Pour les légaux, le vœu est de ne pas renouveler systématiquement les titres de séjours et de rendre complexe le regroupement familial. Pour les illégaux, outre la non-régularisation au mépris des règles en la matière, il s’agirait d’expulser les clandestins. Le mouvement d’extrême-droite ne met pas dans la balance l’apport important de cette immigration (même l’illégale) dans le poids économique du pays. Les experts ont calculé la manne que cela représente. De même que les employeurs qui profitent de cette main d’œuvre venue d’ailleurs.
 

LE NOUVEAU FRONT POPULAIRE SONGE à UN STATUT DE MIGRANT ECOLOGIQUE

Le Nouveau Front populaire (NFP), à l’opposé des thèses réactionnaires du RN est clairement en avance sur son temps, notamment en proposant aussi de créer un statut de déplacé climatique, face à la situation écologique de dérèglement planétaire qui ira en s’accentuant. Le NFP prévoit d’abroger la loi immigration et veut réviser le pacte européen sur la migration et l’asile. «Les partis de la gauche unie promettent dans leur programme d’assurer un accompagnement social et une autorisation de travailler pour les demandeurs d’asile, et d’instituer la carte de séjour de dix ans comme titre de séjour de référence», écrit le site public France infos. 
 

Enfin, dans la même matière il est inutile de rapporter que le camp présidentiel a déjà fait voter plusieurs textes contre l’immigration, ce qui a rendu perméable ce dossier dans l’inconscient national. 
 

D’ailleurs, le groupe Ensemble pour la République persiste. Macron lui-même a expliqué qu’il est nécessaire de «continuer d’agir pour plus de sécurité, plus de fermeté (...) pour réduire l’immigration illégale». Il s’appuie sur la loi adoptée en début d’année et sur le pacte européen sur la migration et l’asile, adopté en avril dans l’UE. Il compte ainsi répondre à «l’inquiétude existentielle» des Français, liée à l’immigration. Il a aussi promis des mesures concernant les mineurs étrangers non accompagnés, qui, selon lui, «posent un problème de sécurité dans plusieurs villes».
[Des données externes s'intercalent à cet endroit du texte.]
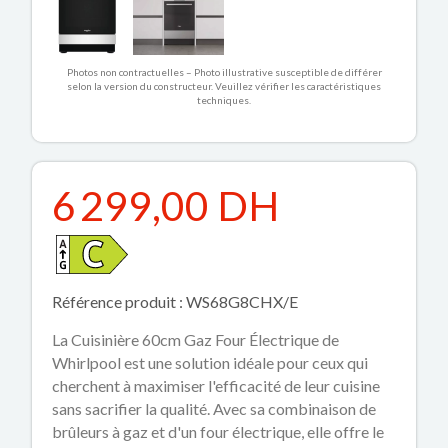
Photos non contractuelles – Photo illustrative susceptible de différer
selon la version du constructeur. Veuillez vérifier les caractéristiques
techniques.
6 299,00 DH
Référence produit : WS68G8CHX/E
La Cuisinière 60cm Gaz Four Électrique de
Whirlpool est une solution idéale pour ceux qui
cherchent à maximiser l'efficacité de leur cuisine
sans sacrifier la qualité. Avec sa combinaison de
brûleurs à gaz et d'un four électrique, elle offre le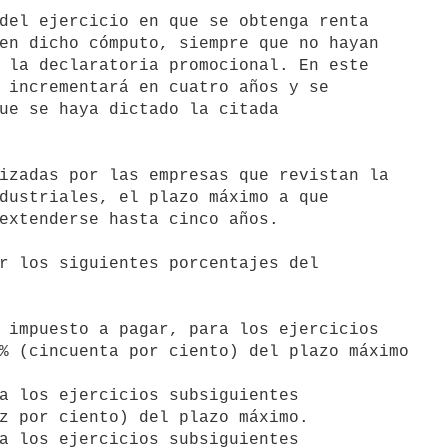
en dicho cómputo, siempre que no hayan

 la declaratoria promocional. En este

 incrementará en cuatro años y se

ue se haya dictado la citada

dustriales, el plazo máximo a que

extenderse hasta cinco años.

 impuesto a pagar, para los ejercicios

a los ejercicios subsiguientes

a los ejercicios subsiguientes
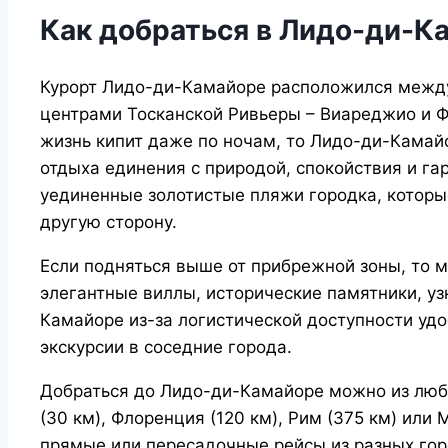
Как добраться в Лидо-ди-К
Курорт Лидо-ди-Камайоре расположился межд
центрами Тосканской Ривьеры – Виареджио и Ф
жизнь кипит даже по ночам, то Лидо-ди-Камай
отдыха единения с природой, спокойствия и га
уединенные золотистые пляжи городка, которые
другую сторону.
Если подняться выше от прибрежной зоны, то 
элегантные виллы, исторические памятники, у
Камайоре из-за логистической доступности уд
экскурсии в соседние города.
Добраться до Лидо-ди-Камайоре можно из любо
(30 км), Флоренция (120 км), Рим (375 км) или 
прямые или пересадочные рейсы из разных гор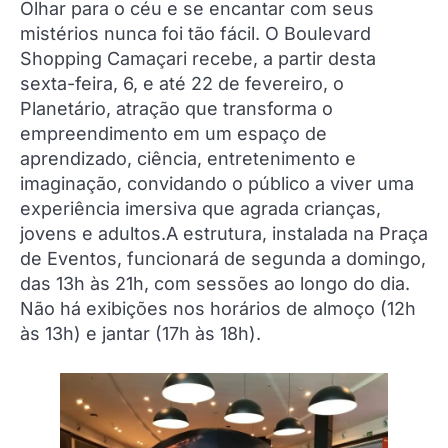
Olhar para o céu e se encantar com seus
mistérios nunca foi tão fácil. O Boulevard
Shopping Camaçari recebe, a partir desta
sexta-feira, 6, e até 22 de fevereiro, o
Planetário, atração que transforma o
empreendimento em um espaço de
aprendizado, ciência, entretenimento e
imaginação, convidando o público a viver uma
experiência imersiva que agrada crianças,
jovens e adultos.A estrutura, instalada na Praça
de Eventos, funcionará de segunda a domingo,
das 13h às 21h, com sessões ao longo do dia.
Não há exibições nos horários de almoço (12h
às 13h) e jantar (17h às 18h).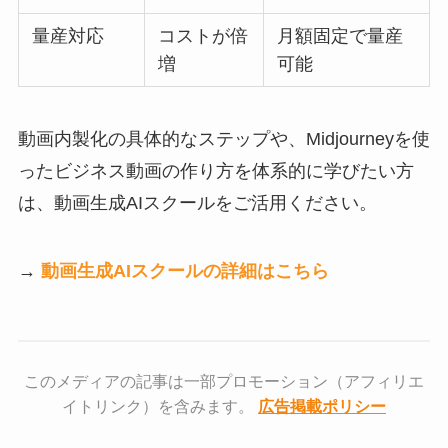
量産対応
コストが倍
月額固定で量産
増
可能
動画内製化の具体的なステップや、Midjourneyを使
ったビジネス動画の作り方を体系的に学びたい方
は、動画生成AIスクールをご活用ください。
→
動画生成AIスクールの詳細はこちら
このメディアの記事は一部プロモーション（アフィリエ
イトリンク）を含みます。
広告掲載ポリシー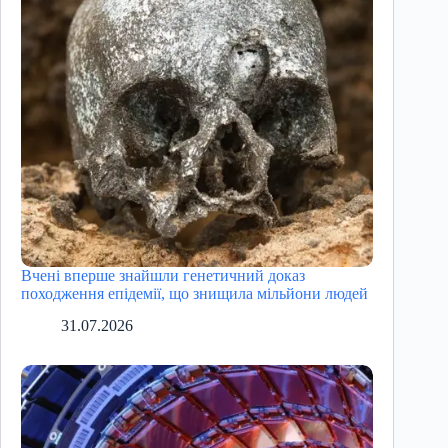
Вчені вперше знайшли генетичний доказ
походження епідемії, що знищила мільйони людей
31.07.2026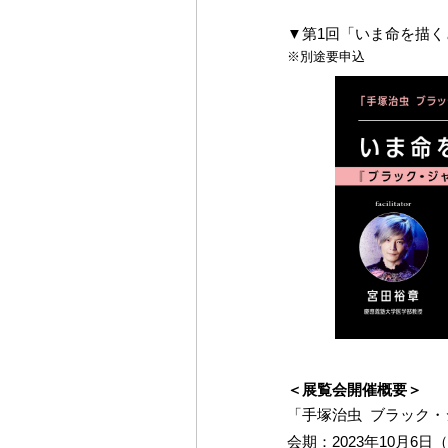
▼第1回「いま命を描
※別途要申込
＜展覧会開催概要＞
「手塚治虫 ブラック・
会期：2023年10月6日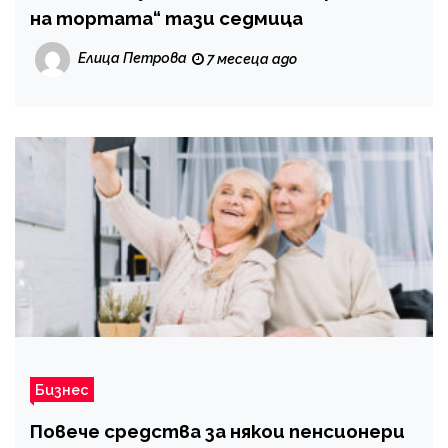
на тортата“ тази седмица
Елица Петрова
7 месеца ago
Бизнес
Повече средства за някои пенсионери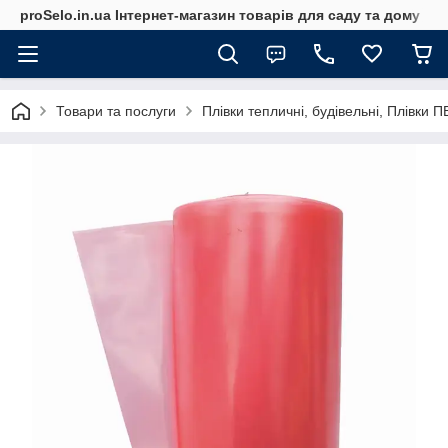
proSelo.in.ua Інтернет-магазин товарів для саду та дому
Товари та послуги
Плівки тепличні, будівельні, Плівки 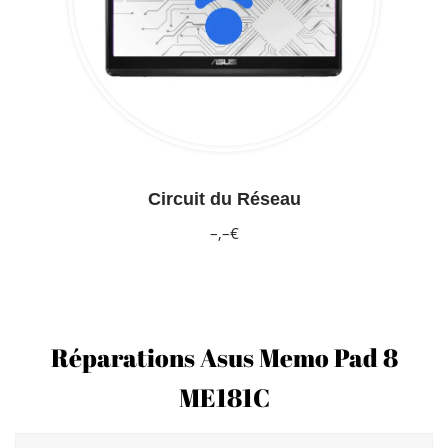
Circuit du Réseau
–,–€
Réparations Asus Memo Pad 8
ME181C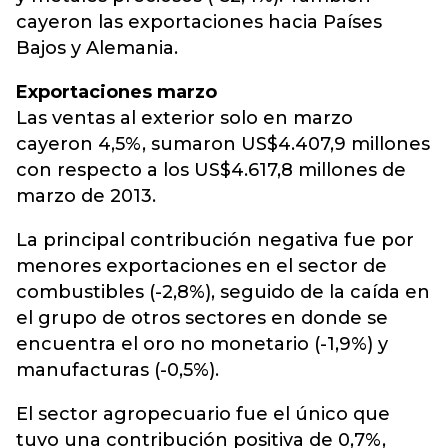
cayeron las exportaciones hacia Países
Bajos y Alemania.
Exportaciones marzo
Las ventas al exterior solo en marzo
cayeron 4,5%, sumaron US$4.407,9 millones
con respecto a los US$4.617,8 millones de
marzo de 2013.
La principal contribución negativa fue por
menores exportaciones en el sector de
combustibles (-2,8%), seguido de la caída en
el grupo de otros sectores en donde se
encuentra el oro no monetario (-1,9%) y
manufacturas (-0,5%).
El sector agropecuario fue el único que
tuvo una contribución positiva de 0,7%,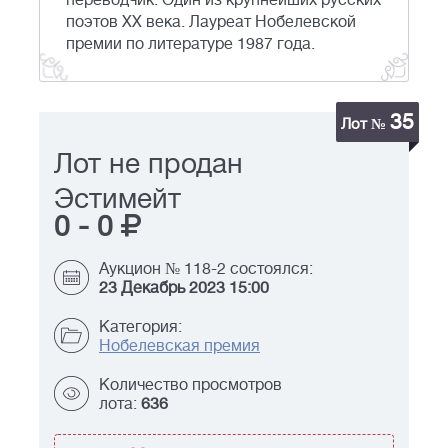
переводчик. Один из крупнейших русских
поэтов XX века. Лауреат Нобелевской
премии по литературе 1987 года.
35
Лот №
Лот не продан
Эстимейт
0
-
0
Аукцион № 118-2 состоялся:
23 Декабрь 2023 15:00
Категория:
Нобелевская премия
Количество просмотров
лота:
636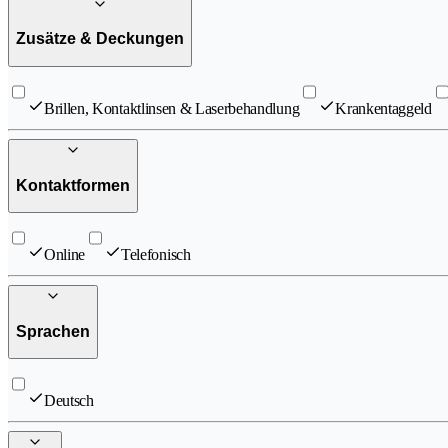
Zusätze & Deckungen
Brillen, Kontaktlinsen & Laserbehandlung
Krankentaggeld
Kontaktformen
Online
Telefonisch
Sprachen
Deutsch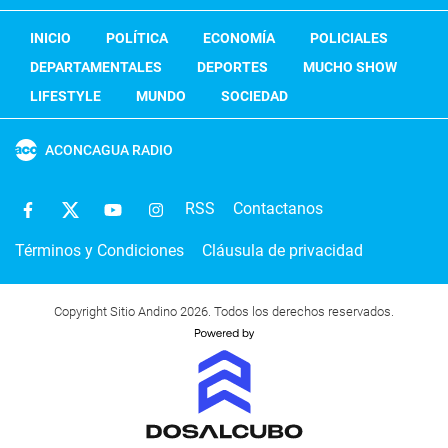
INICIO
POLÍTICA
ECONOMÍA
POLICIALES
DEPARTAMENTALES
DEPORTES
MUCHO SHOW
LIFESTYLE
MUNDO
SOCIEDAD
ACONCAGUA RADIO
RSS
Contactanos
Términos y Condiciones
Cláusula de privacidad
Copyright Sitio Andino 2026. Todos los derechos reservados.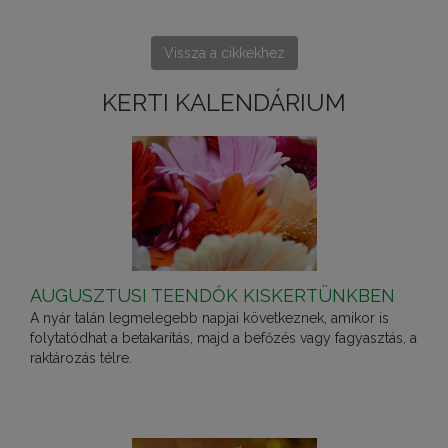
Vissza a cikkekhez
KERTI KALENDÁRIUM
AUGUSZTUSI TEENDŐK KISKERTÜNKBEN
A nyár talán legmelegebb napjai következnek, amikor is
folytatódhat a betakarítás, majd a befőzés vagy fagyasztás, a
raktározás télre.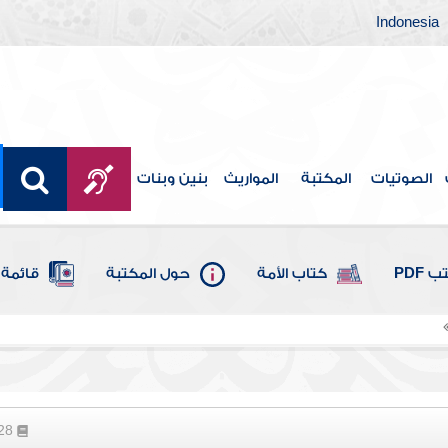
Indonesia
الصوتيات
المكتبة
المواريث
بنين وبنات
 PDF
كتاب الأمة
حول المكتبة
قائمة 
428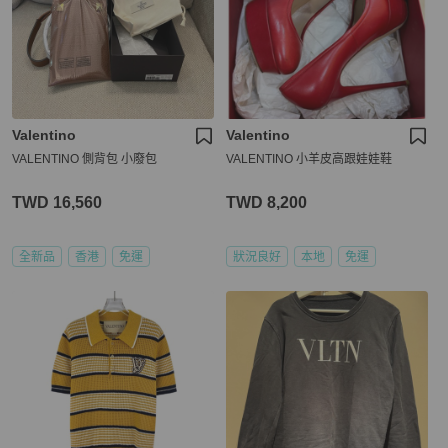
Valentino
Valentino
VALENTINO 側背包 小廢包
VALENTINO 小羊皮高跟娃娃鞋
TWD 16,560
TWD 8,200
全新品
香港
免運
狀況良好
本地
免運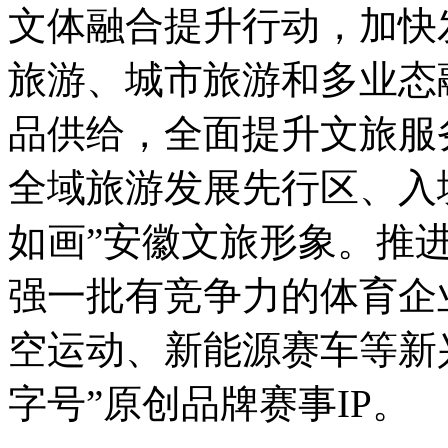
文体融合提升行动，加快
旅游、城市旅游和多业态
品供给，全面提升文旅服
全域旅游发展先行区、入
如画”安徽文旅形象。推
强一批有竞争力的体育企
空运动、新能源赛车等新
字号”原创品牌赛事IP。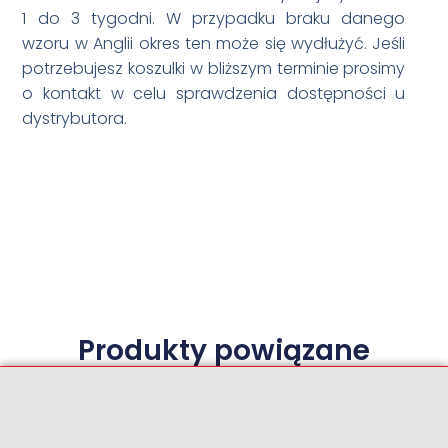
1 do 3 tygodni. W przypadku braku danego
wzoru w Anglii okres ten może się wydłużyć. Jeśli
potrzebujesz koszulki w bliższym terminie prosimy
o kontakt w celu sprawdzenia dostępności u
dystrybutora.
Produkty powiązane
 Macron, relève France info, a à plusieurs reprises utilisé des formules propres à l’extrême-droite la plus vile. Ainsi récemment pour critiquer la gauche il avait dit : «Ce n’est pas un programme social-démocrate (...), c’est un programme totalement immigrationniste». 

Ce terme, explique Jean-Yves Camus, codirecteur de l’Observatoire des radicalités politiques à la Fondation Jean-Jaurès est un «néologisme créé par la droite extrême ou par la droite radicale». le même président qui avait en mai dernier appelé les ministres à «travailler en profondeur pour contrer ce processus de décivilisation»,  une notion issue de l’ultra-droite.  

Élu à deux reprises en 2017 et en  2022 pour contrer le Rassemblement national, le président Emmanuel Macron l’a en fait nourri et lui a ouvert les portes du pouvoir aux extrémistes.